• _TASK TO CARRY OUT_
Your response should be an exact transcription of the data, images excluded.

• _GIVEN DATA_

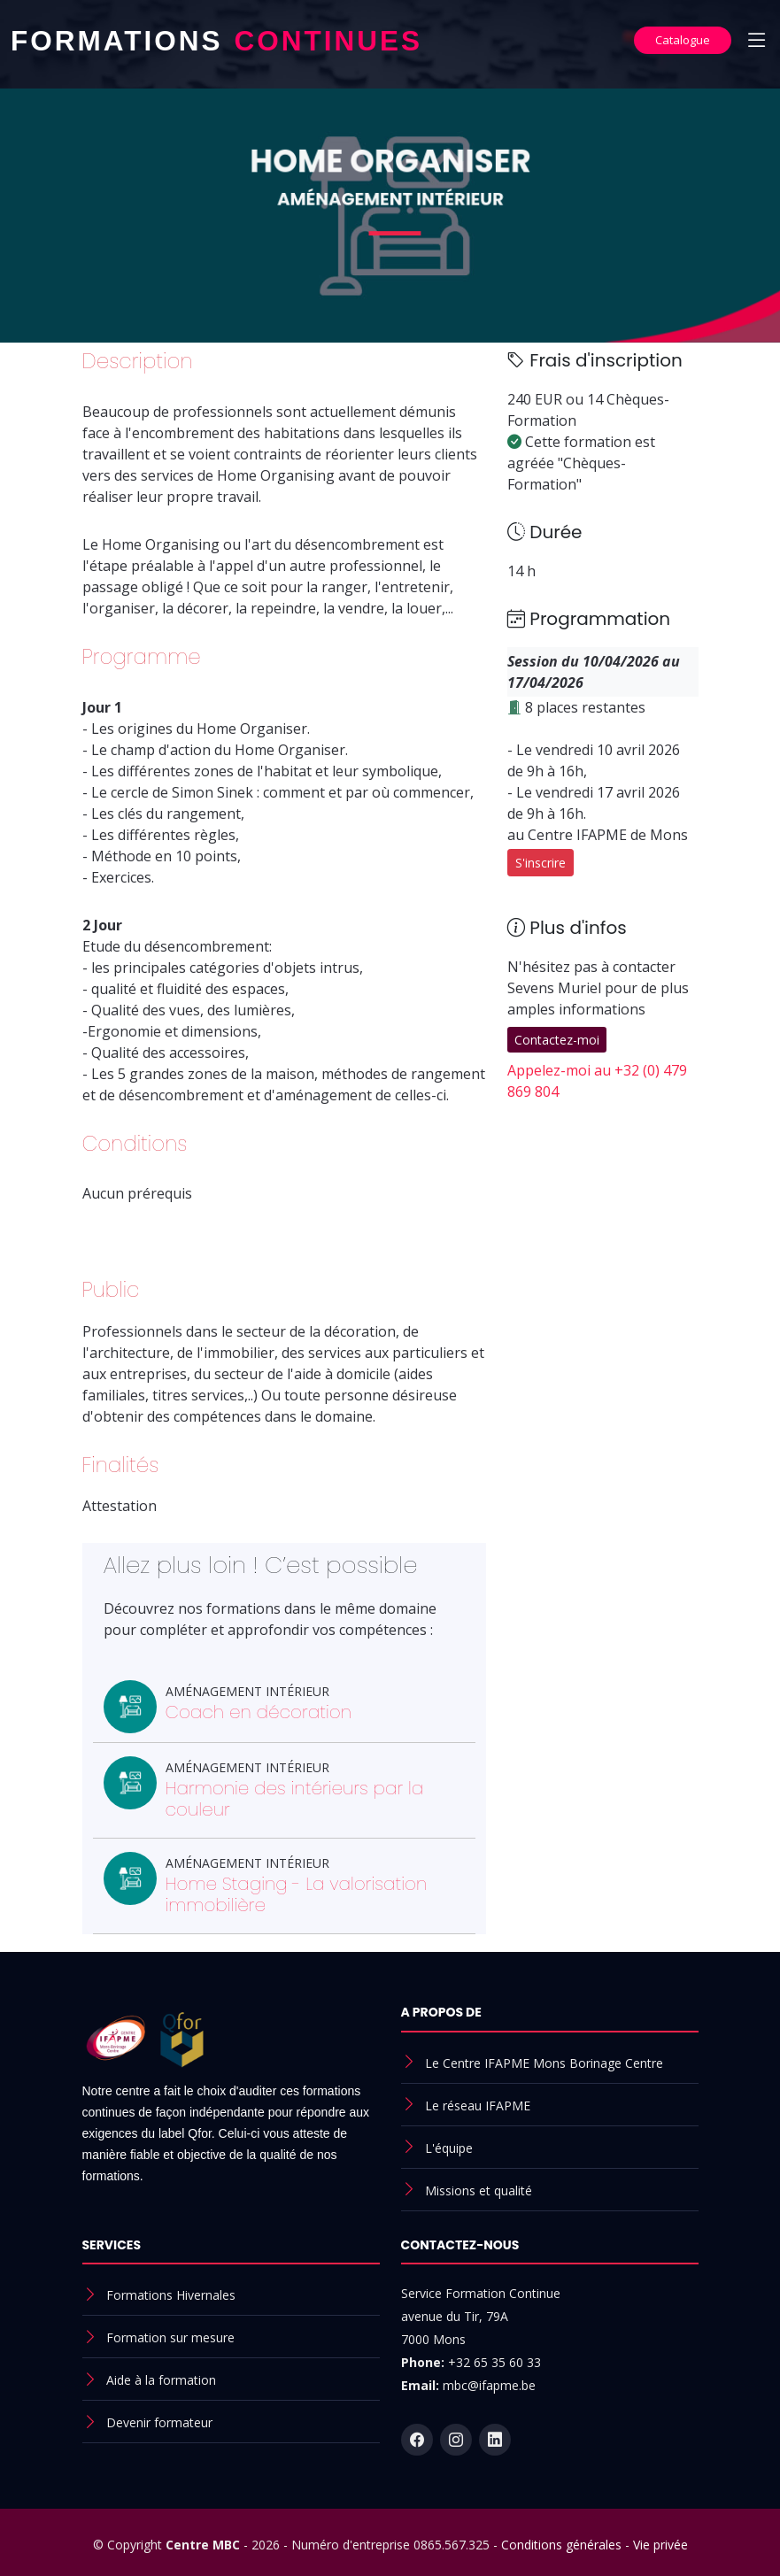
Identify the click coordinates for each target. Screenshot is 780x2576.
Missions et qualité (478, 2190)
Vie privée (660, 2544)
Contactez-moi (556, 1039)
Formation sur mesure (170, 2337)
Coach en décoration (258, 1712)
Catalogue (682, 40)
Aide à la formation (161, 2380)
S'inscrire (540, 862)
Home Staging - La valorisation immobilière (297, 1894)
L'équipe (449, 2148)
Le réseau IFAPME (477, 2105)
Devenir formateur (159, 2422)
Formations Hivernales (171, 2295)
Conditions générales (561, 2544)
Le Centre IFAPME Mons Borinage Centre (544, 2063)
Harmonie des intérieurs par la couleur (295, 1799)
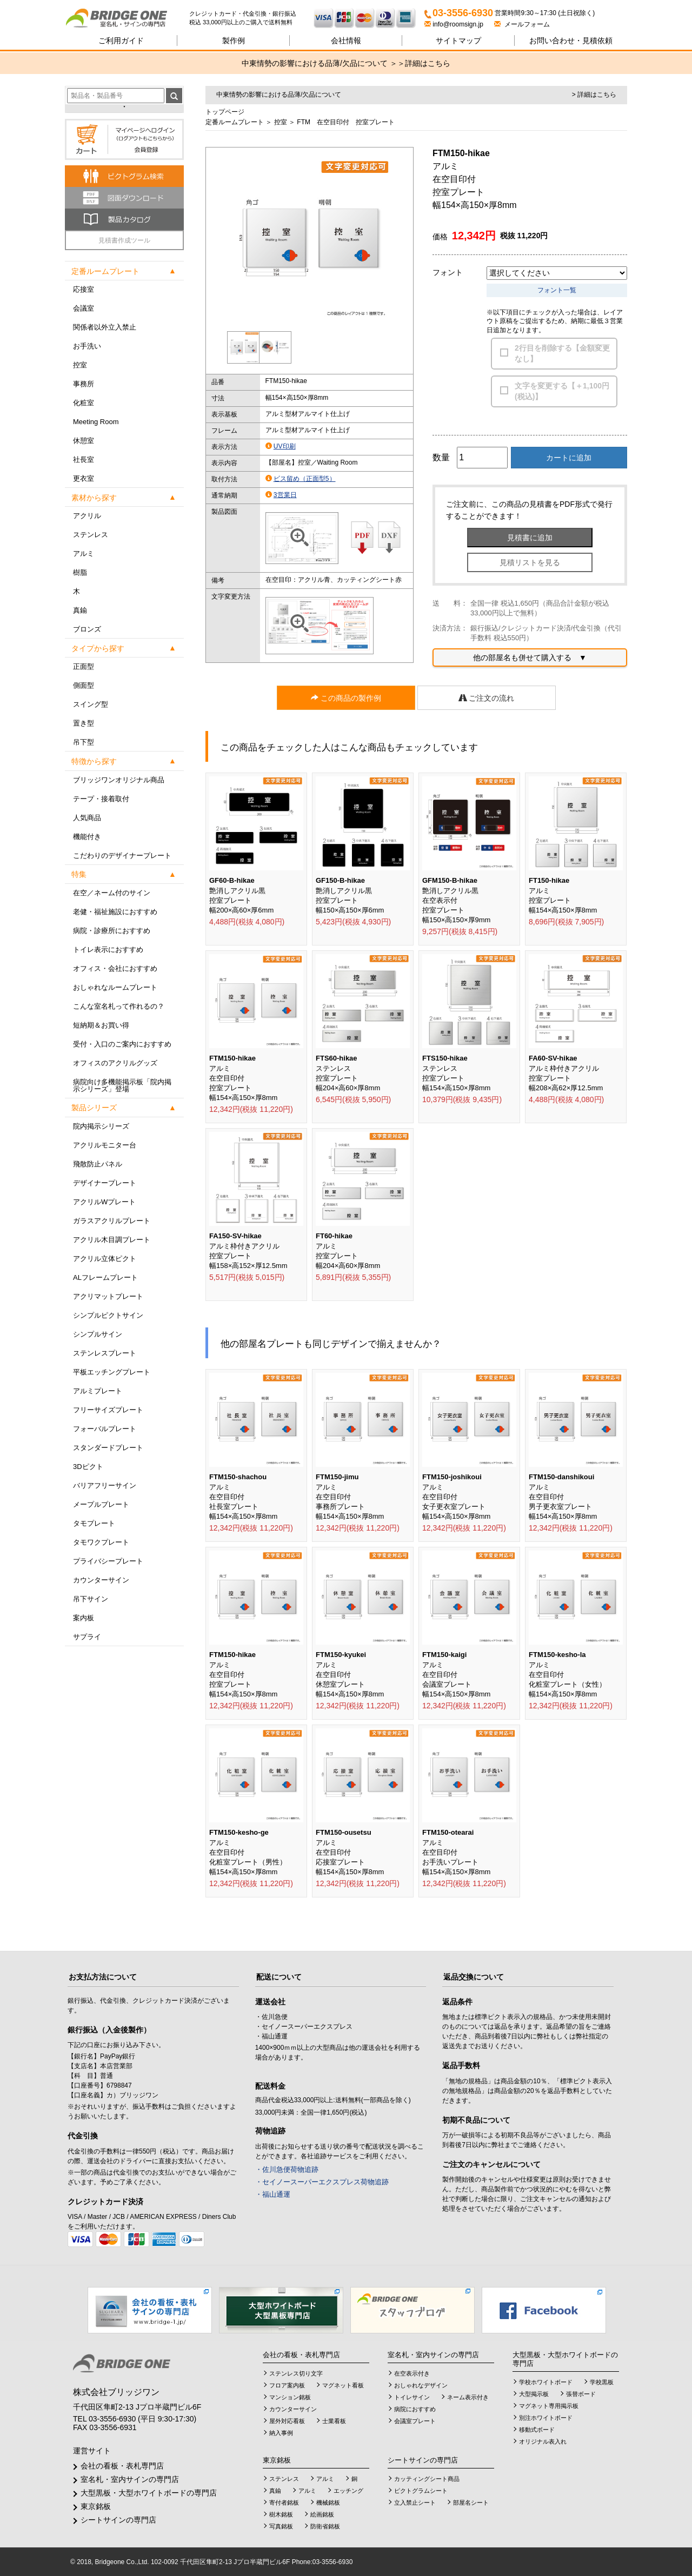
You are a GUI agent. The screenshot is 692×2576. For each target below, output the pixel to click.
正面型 (83, 666)
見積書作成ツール (124, 240)
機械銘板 (328, 2502)
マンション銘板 (290, 2397)
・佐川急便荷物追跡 (286, 2169)
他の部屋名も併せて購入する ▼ (530, 657)
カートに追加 (568, 457)
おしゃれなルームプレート (115, 987)
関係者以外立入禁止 (104, 327)
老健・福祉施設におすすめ (115, 912)
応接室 (83, 289)
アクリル (87, 516)
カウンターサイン (101, 1580)
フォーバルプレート (104, 1429)
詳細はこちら (427, 63)
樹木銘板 (281, 2514)
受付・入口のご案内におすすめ (122, 1044)
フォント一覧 (556, 290)
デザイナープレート (104, 1183)
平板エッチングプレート (111, 1372)
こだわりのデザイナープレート (122, 855)
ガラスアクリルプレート (111, 1221)
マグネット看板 (343, 2385)
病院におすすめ (415, 2409)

• _OUTPUT_
Identify the click coordinates for each target. Screenshot is 780x2576.
Missions et qualité (478, 2190)
Vie privée (660, 2544)
Contactez-moi (556, 1039)
Formation sur mesure (170, 2337)
Coach en décoration (258, 1712)
Catalogue (682, 40)
Aide à la formation (161, 2380)
S'inscrire (540, 862)
Home Staging - La valorisation immobilière (297, 1894)
L'équipe (449, 2148)
Le réseau IFAPME (477, 2105)
Devenir formateur (159, 2422)
Formations Hivernales (171, 2295)
Conditions générales (561, 2544)
Le Centre IFAPME Mons Borinage Centre (544, 2063)
Harmonie des intérieurs par la couleur (295, 1799)
You are a GUI agent. The screenshot is 692×2576. For each target below, output the pixel to click.
正面型 (83, 666)
見積書作成ツール (124, 240)
機械銘板 (328, 2502)
マンション銘板 (290, 2397)
・佐川急便荷物追跡 (286, 2169)
他の部屋名も併せて購入する ▼ (530, 657)
カートに追加 (568, 457)
おしゃれなルームプレート (115, 987)
関係者以外立入禁止 (104, 327)
老健・福祉施設におすすめ (115, 912)
応接室 (83, 289)
アクリル (87, 516)
カウンターサイン (101, 1580)
フォーバルプレート (104, 1429)
詳細はこちら (427, 63)
樹木銘板 (281, 2514)
受付・入口のご案内におすすめ (122, 1044)
フォント一覧 (556, 290)
デザイナープレート (104, 1183)
平板エッチングプレート (111, 1372)
こだわりのデザイナープレート (122, 855)
ガラスアクリルプレート (111, 1221)
マグネット看板 (343, 2385)
病院におすすめ (415, 2409)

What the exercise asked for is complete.